■ Requirement
A single number is required: how many lines below include the string "Preis".

Saved data entries
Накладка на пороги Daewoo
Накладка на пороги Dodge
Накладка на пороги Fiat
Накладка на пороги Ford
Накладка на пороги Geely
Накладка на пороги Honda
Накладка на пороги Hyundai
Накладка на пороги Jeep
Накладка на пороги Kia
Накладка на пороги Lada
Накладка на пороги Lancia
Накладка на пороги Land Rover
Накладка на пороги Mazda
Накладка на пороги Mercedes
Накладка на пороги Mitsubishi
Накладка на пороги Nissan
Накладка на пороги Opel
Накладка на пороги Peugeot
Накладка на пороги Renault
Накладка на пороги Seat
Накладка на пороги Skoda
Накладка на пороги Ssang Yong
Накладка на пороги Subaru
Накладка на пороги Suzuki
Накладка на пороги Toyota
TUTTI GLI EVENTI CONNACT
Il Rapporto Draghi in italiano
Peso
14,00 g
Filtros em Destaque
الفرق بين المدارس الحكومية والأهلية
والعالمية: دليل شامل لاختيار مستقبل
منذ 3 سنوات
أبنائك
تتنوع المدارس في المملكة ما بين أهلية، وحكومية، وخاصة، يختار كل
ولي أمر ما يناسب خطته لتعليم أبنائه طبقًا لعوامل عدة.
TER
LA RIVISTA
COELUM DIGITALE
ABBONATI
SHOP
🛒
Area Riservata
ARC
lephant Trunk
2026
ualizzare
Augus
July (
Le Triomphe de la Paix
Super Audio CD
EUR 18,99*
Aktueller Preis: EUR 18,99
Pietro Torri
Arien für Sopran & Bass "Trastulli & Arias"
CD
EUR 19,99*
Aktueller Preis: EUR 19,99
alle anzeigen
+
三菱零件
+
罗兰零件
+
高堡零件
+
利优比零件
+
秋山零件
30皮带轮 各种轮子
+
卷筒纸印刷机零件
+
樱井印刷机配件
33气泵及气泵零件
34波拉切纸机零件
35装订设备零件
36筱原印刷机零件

■ Worked solution
2